Yesterday I read a 60-comment debate on Facebook about the Occupy Wall Street protests. Actually calling it a debate would be rather generous – it was mostly “teabagger” this and “Fox News that.”
The whole thing was started with a someone posting a panel of Captain America saying to stand your ground and captioning the picture something along the lines of “Not saying I support OWS but everyone should keep this in mind.” The first comment by, let’s call him “Jeff,” simply stated he had no use for OWS and thought they were pretty useless.
The next 59 comments were basically two or three other people taking Jeff to task for not standing with such a noble group. It was painful to read, but for some reason I kept coming back to it. Jeff tried, I mean really tried, to make his point about OWS being similar to Communism and about a general libertarian view with analogies and facts with supporting links.
What did he get for his trouble? “I thought I smelled the stench of tea,” was one Facebooker’s first response before proceeding to work in “teabagger” into every subsequent reply. Jeff was then accused of parroting Fox News and right-wing radio talking points (Jeff said he doesn’t listen to radio and found Sean Hannity boring). He gets called a right-wing extremist who “doesn’t listen to the other side” and finally gets the exhortation to “just go ahead and blow me up.”

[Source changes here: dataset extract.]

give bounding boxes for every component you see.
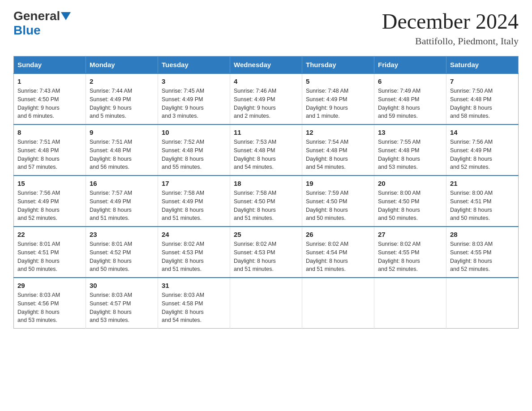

Mind you, this was only a few people out of the many friends the original poster had that kept this back-and-forth going. And mostly the argument seemed more based on emotion than facts – indeed, at one point one of Jeff’s detractors, after repeatedly being beseeched for any kind of fact-based argument, said “I could give you facts, but you’ve already made up your mind.” What a total cop-out.

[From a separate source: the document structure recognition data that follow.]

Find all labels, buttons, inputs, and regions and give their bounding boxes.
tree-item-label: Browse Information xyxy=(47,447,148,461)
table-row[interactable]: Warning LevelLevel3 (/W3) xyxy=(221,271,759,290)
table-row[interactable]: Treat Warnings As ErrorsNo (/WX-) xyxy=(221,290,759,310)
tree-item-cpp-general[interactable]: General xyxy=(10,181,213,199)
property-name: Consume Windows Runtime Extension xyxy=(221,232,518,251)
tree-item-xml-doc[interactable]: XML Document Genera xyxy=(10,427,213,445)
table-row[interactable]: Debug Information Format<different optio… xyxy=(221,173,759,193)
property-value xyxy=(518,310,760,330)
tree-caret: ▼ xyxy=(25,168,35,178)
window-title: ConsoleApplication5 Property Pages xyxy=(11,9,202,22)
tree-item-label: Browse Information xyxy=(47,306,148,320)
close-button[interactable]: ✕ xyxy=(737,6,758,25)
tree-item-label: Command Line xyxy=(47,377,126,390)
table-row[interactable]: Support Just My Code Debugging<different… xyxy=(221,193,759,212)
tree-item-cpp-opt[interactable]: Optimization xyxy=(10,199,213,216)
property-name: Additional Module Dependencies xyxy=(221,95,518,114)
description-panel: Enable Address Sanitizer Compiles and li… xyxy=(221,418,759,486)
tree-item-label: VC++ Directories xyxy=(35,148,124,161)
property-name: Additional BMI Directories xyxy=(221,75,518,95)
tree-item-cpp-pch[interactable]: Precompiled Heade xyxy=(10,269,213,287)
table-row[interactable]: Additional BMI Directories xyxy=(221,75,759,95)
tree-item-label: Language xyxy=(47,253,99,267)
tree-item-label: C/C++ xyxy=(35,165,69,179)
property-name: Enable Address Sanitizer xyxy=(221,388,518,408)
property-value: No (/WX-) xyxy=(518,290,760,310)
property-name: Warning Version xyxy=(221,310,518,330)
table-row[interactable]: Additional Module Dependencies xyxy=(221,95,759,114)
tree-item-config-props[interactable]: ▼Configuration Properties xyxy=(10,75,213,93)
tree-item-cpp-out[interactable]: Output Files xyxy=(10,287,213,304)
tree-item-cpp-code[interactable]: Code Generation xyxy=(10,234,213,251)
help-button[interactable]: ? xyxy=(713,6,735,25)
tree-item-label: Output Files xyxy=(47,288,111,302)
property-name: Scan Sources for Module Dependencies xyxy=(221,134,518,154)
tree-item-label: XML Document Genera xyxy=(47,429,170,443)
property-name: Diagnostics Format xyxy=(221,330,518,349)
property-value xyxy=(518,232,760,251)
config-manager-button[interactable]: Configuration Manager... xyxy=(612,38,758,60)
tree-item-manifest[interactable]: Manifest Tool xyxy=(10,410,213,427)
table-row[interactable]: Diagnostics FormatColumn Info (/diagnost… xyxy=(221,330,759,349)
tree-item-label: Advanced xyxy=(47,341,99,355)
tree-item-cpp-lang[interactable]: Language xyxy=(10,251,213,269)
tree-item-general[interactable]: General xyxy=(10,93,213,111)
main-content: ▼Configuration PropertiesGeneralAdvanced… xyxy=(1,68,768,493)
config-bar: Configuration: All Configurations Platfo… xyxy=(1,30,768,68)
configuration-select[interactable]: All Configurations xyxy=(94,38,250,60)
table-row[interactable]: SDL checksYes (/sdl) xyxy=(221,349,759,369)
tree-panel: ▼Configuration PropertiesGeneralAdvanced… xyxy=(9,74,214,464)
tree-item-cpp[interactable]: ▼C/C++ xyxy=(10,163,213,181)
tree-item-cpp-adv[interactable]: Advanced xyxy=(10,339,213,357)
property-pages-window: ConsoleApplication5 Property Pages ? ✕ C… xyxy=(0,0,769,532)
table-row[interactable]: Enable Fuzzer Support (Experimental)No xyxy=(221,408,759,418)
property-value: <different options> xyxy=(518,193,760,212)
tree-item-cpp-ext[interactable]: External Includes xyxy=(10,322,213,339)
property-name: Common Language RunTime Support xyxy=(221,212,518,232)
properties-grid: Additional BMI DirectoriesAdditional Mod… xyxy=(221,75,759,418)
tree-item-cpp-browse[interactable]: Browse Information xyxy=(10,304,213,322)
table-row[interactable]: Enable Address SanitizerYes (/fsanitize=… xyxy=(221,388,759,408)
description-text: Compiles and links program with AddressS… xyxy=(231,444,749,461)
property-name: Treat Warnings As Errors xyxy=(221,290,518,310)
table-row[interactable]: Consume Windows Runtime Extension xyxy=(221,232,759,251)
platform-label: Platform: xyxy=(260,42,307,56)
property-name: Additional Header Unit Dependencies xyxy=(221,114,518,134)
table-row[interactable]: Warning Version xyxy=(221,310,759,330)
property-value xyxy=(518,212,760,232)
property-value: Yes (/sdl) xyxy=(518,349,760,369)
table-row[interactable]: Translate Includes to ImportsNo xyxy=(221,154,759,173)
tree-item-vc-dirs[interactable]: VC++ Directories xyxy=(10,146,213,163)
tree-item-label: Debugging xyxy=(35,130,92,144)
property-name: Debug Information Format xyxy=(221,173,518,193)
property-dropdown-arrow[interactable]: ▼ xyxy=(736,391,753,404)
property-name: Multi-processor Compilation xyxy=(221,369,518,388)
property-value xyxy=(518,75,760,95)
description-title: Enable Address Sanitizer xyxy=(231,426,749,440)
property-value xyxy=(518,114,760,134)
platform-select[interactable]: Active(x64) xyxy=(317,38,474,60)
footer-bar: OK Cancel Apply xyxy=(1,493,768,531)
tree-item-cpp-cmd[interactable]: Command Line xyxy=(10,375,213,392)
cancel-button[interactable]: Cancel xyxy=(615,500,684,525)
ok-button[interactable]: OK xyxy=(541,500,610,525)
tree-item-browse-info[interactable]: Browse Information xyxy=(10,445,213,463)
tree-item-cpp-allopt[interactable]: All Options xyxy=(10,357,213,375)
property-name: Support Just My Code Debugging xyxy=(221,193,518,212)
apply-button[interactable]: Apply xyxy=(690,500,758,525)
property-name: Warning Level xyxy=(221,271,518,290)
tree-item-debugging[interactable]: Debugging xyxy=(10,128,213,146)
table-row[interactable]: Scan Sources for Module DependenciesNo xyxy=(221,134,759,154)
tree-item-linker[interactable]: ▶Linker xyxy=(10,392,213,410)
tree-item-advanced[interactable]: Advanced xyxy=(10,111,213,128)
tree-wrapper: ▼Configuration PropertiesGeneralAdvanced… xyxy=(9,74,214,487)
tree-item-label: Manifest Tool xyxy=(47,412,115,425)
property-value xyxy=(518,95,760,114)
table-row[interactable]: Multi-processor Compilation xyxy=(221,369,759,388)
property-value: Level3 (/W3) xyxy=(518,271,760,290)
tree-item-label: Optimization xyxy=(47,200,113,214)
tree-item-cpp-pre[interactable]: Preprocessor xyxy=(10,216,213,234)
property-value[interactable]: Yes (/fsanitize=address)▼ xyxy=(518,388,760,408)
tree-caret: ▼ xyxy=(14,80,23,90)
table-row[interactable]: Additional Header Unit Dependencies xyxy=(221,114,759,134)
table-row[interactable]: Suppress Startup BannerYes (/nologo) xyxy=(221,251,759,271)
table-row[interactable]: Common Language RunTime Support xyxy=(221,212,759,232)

This illustrates to me the utter failure of social media to bring us closer together, especially when it comes to politics. Instead of some sort of thoughtful discussion, the entire exercise quickly degenerated into a rhetorical gang-tackle, blaming the one guy who dared to have a different opinion than his friends of not being amenable to debate.

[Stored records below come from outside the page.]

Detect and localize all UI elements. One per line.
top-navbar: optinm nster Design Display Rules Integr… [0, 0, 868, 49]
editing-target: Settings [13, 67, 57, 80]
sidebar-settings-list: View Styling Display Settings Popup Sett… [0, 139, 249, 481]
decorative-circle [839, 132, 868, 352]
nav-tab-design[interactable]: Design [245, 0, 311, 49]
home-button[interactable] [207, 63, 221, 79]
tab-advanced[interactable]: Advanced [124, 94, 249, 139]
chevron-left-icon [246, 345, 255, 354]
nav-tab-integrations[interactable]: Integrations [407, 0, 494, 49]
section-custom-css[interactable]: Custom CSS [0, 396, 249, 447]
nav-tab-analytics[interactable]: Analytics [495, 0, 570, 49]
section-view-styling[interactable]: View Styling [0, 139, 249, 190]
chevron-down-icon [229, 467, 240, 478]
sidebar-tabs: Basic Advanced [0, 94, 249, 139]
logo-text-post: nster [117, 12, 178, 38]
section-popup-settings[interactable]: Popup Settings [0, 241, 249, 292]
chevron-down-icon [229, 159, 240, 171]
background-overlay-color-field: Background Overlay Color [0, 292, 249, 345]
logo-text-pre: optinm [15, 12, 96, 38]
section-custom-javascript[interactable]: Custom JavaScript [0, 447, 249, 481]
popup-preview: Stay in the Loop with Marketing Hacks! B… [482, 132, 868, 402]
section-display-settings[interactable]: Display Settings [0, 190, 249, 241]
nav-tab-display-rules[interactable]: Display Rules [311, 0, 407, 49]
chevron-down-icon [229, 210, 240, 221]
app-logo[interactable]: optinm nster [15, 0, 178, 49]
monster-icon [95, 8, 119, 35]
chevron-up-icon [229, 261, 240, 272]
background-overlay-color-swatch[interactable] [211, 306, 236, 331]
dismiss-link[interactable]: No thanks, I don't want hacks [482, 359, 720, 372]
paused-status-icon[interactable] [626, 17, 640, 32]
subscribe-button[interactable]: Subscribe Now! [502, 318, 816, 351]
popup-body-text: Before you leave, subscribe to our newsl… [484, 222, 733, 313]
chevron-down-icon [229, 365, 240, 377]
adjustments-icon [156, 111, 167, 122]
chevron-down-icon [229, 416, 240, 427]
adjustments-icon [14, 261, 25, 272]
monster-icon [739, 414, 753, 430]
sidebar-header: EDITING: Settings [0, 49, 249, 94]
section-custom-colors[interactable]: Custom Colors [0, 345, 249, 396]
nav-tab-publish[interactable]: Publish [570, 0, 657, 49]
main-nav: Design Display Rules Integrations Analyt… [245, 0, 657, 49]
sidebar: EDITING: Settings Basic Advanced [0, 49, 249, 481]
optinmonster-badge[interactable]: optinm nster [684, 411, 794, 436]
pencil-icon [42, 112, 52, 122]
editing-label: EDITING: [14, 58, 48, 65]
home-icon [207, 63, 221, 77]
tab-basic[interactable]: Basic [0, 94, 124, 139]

I recently watched a TED conference excerpt where the speaker, whose name escapes me, warned that social media would only allow us to insulate ourselves further in a bubble of like-mindedness, an echo chamber where all of our current positions and thoughts are buttressed by digital yes men who tell you that everything you think is right and everything anyone else thinks is not only wrong, but mean-spirited, inhuman, and probably dangerous.
Social media – ultimately it may do more to drive us apart than to bring us together.